HCT: hematopoietic cell transplantation; IGHV: immunoglobulin heavy chain variable region; FCR: fludarabine, cyclophosphamide, and rituximab; BR: bendamustine, rituximab; MRD: measurable residual disease, also called minimal residual disease; PFS: progression-free survival; CIRS: cumulative illness rating scale; ECOG PS: Eastern Cooperative Oncology Group performance status; CrCl: creatinine clearance.
* Lymphocytosis itself, even if extreme, is not a strict indication for treatment. Likewise, treatment is not indicated solely on the basis of hypogammaglobulinemia or the presence of a monoclonal or oligoclonal paraproteinemia.
¶ Treatment is indicated if the patient develops significant disease-related complications at any time. During observation, we perform blood counts at 3-month intervals along with a clinical examination. At the end of 12 months, these evaluations can determine disease aggressiveness. The interval of examination may be lengthened for those with clinically stable disease.
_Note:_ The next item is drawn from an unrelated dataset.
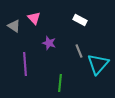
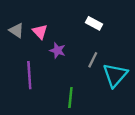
pink triangle: (34, 18) -> (40, 32), moved
gray line: (79, 51) -> (93, 60), turned 48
Δ Among the targeted agents, we have the longest efficacy and safety data for ibrutinib. Initial reports suggest that venetoclax-based regimens are able to achieve MRD negativity in the majority of patients whereas ibrutinib and acalabrutinib rarely achieve MRD negativity. Longer follow-up is needed to determine whether this will translate into a PFS or overall survival difference. The trial that evaluated a time-limited course of venetoclax plus obinutuzumab was performed in patients who were older or had significant comorbidity; use in younger, fitter patients is extrapolated. The decision to add a monoclonal antibody to ibrutinib or acalabrutinib is individualized. The addition of obinutuzumab may improve PFS, but with added toxicity.
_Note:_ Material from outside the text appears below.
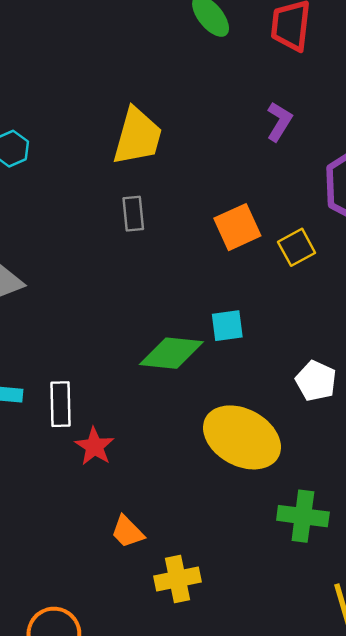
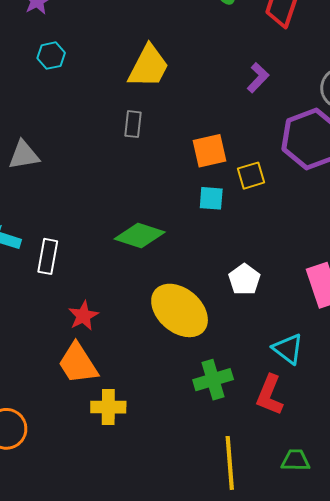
cyan square: (227, 326) -> (211, 198), moved
red star: (94, 446) -> (83, 316), moved
green cross: (303, 516) -> (213, 380), turned -36
orange trapezoid: (127, 532) -> (78, 363), size x1.6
◊ Experts vary in the tools they use to assess fitness. This evaluation usually includes an assessment of comorbidities and their impact on function (eg, CIRS, ECOG PS, Geriatric assessment tools), kidney function, and liver function. Patients with 1 or more of the following findings are considered unfit for intensive cytotoxic chemotherapy regimens: CIRS >6, CrCl <70 mL/min, significant hepatic impairment (Child-Pugh class B or C), ECOG PS of 2 or greater.
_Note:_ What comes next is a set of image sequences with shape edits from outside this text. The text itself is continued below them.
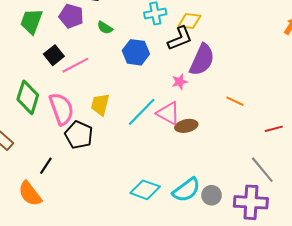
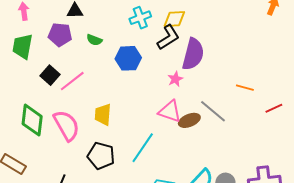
orange line: (235, 101) -> (245, 88), moved
cyan line: (142, 112) -> (143, 148), moved
black pentagon: (79, 135) -> (101, 156), moved
gray line: (262, 170) -> (213, 111), moved

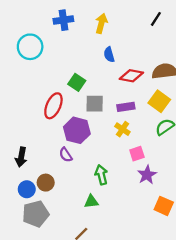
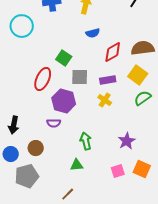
blue semicircle: (109, 55) -> (93, 33), turned -88
red diamond: (131, 76) -> (113, 52), turned -40
pink square: (137, 154) -> (118, 171), moved
purple semicircle: (66, 155) -> (54, 123), turned -56
blue circle: (27, 189) -> (11, 154), moved

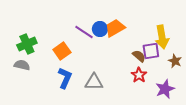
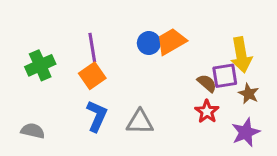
purple line: (84, 32) -> (92, 47), moved, turned 48
brown star: (175, 61) -> (249, 94), moved
gray semicircle: (22, 65) -> (33, 131), moved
§ Targeted therapy has demonstrated a PFS advantage over chemoimmunotherapy in patients with IGHV unmutated CLL.
¥ All of these options have demonstrated efficacy in patients with IGHV mutated CLL. We have the longest efficacy and safety data for chemoimmunotherapy and the shortest term data for venetoclax-based therapy and acalabrutinib. Subgroup analyses of this population have not demonstrated a PFS benefit for targeted therapy over chemoimmunotherapy and some studies suggest prolonged durable remissions with FCR. Clinicians often have concerns about the ability of older adults (eg, over age 70 years) to tolerate FCR. This decision can be complicated by an increased number of comorbidities.